Ce livre a onze ans et les choses ont beaucoup évolué depuis, mais pas forcément pour faciliter la vie des femmes. Car depuis, on demande certes moins aux femmes de se cantonner au rôle de maîtresse de maison, mais finalement pour mieux exceller dans tous les domaines : en tant que maîtresse de maison, mère, épouse/compagne, professionnelle, amante, amie, etc… Comme si, pour avoir le « droit » de vouloir plus, la femme devait se justifier d’être excellente dans ce qu’elle accomplit, de s’assurer que sa démarche ne lésera personne. What the f*ck ? Demande-t-on la même chose aux hommes ? Pourquoi est-ce ainsi ? (Pas qu’on devrait leur exiger la même chose non, mais plutôt qu’est-ce que cela nous dit de notre fonctionnement, de la société, de ne pas exiger la même chose d’eux, pourquoi cette différence ?).

Les femmes s’affirment et expriment leurs besoins, leurs limites, leurs envies et leur ras-le-bol aussi. Les langues se sont déliées, sur des sujets comme l’égalité salariale et face au recrutement, la charge mentale et la dépression mais aussi sur les violences sexuelles (#metoo). Et pourtant, combien d’entre-nous culpabilisons (au présent ou au passé), de ne pas être suffisamment présente pour les enfants, de déplaire pas nos propos ou comportements, d’être trop sensibles ou trop bossy, pas assez sexy ou trop sexy, etc.. Je ne l’exprimerai jamais aussi bien que la géniale vidéo de girls.girls.girls narrée par la non-moins brillante Cynthia Nixon :

A moins d’avoir fait un immense travail sur elle-même, la culpabilité est omniprésente chez la femme.

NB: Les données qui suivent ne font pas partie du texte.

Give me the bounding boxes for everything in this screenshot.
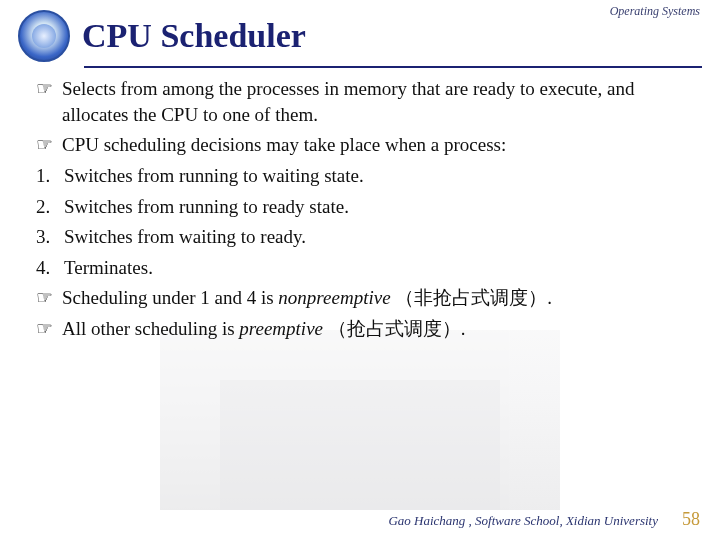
- emphasis: preemptive: [239, 318, 327, 339]
- bullet-item: ☞ Scheduling under 1 and 4 is nonpreempt…: [36, 285, 688, 311]
- bullet-text: Selects from among the processes in memo…: [62, 76, 688, 127]
- page-number: 58: [682, 509, 700, 530]
- footer: Gao Haichang , Software School, Xidian U…: [388, 509, 700, 530]
- list-item: 4. Terminates.: [36, 255, 688, 281]
- list-text: Switches from waiting to ready.: [64, 224, 688, 250]
- pointer-icon: ☞: [36, 76, 56, 127]
- pointer-icon: ☞: [36, 285, 56, 311]
- pointer-icon: ☞: [36, 132, 56, 158]
- text-run: .: [461, 318, 466, 339]
- list-number: 1.: [36, 163, 58, 189]
- text-run: Scheduling under 1 and 4 is: [62, 287, 278, 308]
- footer-credit: Gao Haichang , Software School, Xidian U…: [388, 513, 658, 529]
- title-underline: [84, 66, 702, 68]
- bullet-item: ☞ Selects from among the processes in me…: [36, 76, 688, 127]
- bullet-item: ☞ CPU scheduling decisions may take plac…: [36, 132, 688, 158]
- course-label: Operating Systems: [610, 4, 700, 19]
- emphasis: nonpreemptive: [278, 287, 395, 308]
- slide-title: CPU Scheduler: [82, 17, 306, 55]
- list-text: Switches from running to waiting state.: [64, 163, 688, 189]
- text-run: .: [547, 287, 552, 308]
- bullet-text: Scheduling under 1 and 4 is nonpreemptiv…: [62, 285, 688, 311]
- content-body: ☞ Selects from among the processes in me…: [18, 76, 702, 342]
- slide: Operating Systems CPU Scheduler ☞ Select…: [0, 0, 720, 540]
- list-item: 3. Switches from waiting to ready.: [36, 224, 688, 250]
- list-number: 4.: [36, 255, 58, 281]
- header: CPU Scheduler: [18, 10, 702, 62]
- university-logo-icon: [18, 10, 70, 62]
- list-number: 2.: [36, 194, 58, 220]
- list-text: Terminates.: [64, 255, 688, 281]
- cjk-text: （非抢占式调度）: [395, 287, 547, 308]
- list-item: 1. Switches from running to waiting stat…: [36, 163, 688, 189]
- bullet-text: CPU scheduling decisions may take place …: [62, 132, 688, 158]
- bullet-text: All other scheduling is preemptive （抢占式调…: [62, 316, 688, 342]
- list-item: 2. Switches from running to ready state.: [36, 194, 688, 220]
- text-run: All other scheduling is: [62, 318, 239, 339]
- cjk-text: （抢占式调度）: [328, 318, 461, 339]
- bullet-item: ☞ All other scheduling is preemptive （抢占…: [36, 316, 688, 342]
- list-text: Switches from running to ready state.: [64, 194, 688, 220]
- list-number: 3.: [36, 224, 58, 250]
- pointer-icon: ☞: [36, 316, 56, 342]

Et les rares fois où ce n’est pas le cas, les jugements à son encontre seront implacables : mauvaise mère, mauvaise épouse, fille facile… Je m’arrête là. On apprend aux femmes depuis la nuit des temps à se définir en fonction de leurs rapports aux autres. A partir du moment où elles prennent conscience que ce fonctionnement leur est délétère à long terme, elles vont s’efforcer de prendre soin d’elles aussi, tout en bataillant avec la culpabilité de ne pas se faire passer en dernier. Alors comment travailler sur ce sentiment de culpabilité, le déminer et s’alléger de ce poids/souffrance ?

Culpabilité saine vs. culpabilité « morbide »

La culpabilité c’est en quelque sorte la boussole, le baromètre, de notre morale personnelle. Cette dernière est le fruit de l’intériorisation des règles de fonctionnement de la société (lois, règles de bonnes conduites), mais aussi des règles que l’on s’impose à soi-même, et qui proviennent d’autres sources, la famille, la religion, les amis, notre propre sensibilité, etc… Ainsi quand on se sent coupable, c’est notre boussole qui nous indique qu’on aurait transgressé une de nos lois personnelles, et causé du tort à quelqu’un. Quel est l’objectif ? De signifier que l’on est conscient d’avoir porté atteinte à quelqu’un, que l’on reconnaît sa faute et que l’on cherche à se faire pardonner. En soi rien de malsain bien au contraire !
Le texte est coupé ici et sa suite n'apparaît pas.